Exercise: Retype the listing found below exactly, but leave out each picture.
::::::
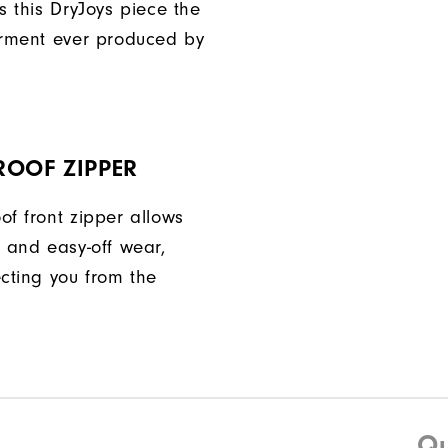
s this DryJoys piece the
arment ever produced by
ROOF ZIPPER
of front zipper allows
n and easy-off wear,
ecting you from the
Qu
::::::
Result of the task:
s this DryJoys piece the
arment ever produced by
ROOF ZIPPER
of front zipper allows
n and easy-off wear,
ecting you from the
Qu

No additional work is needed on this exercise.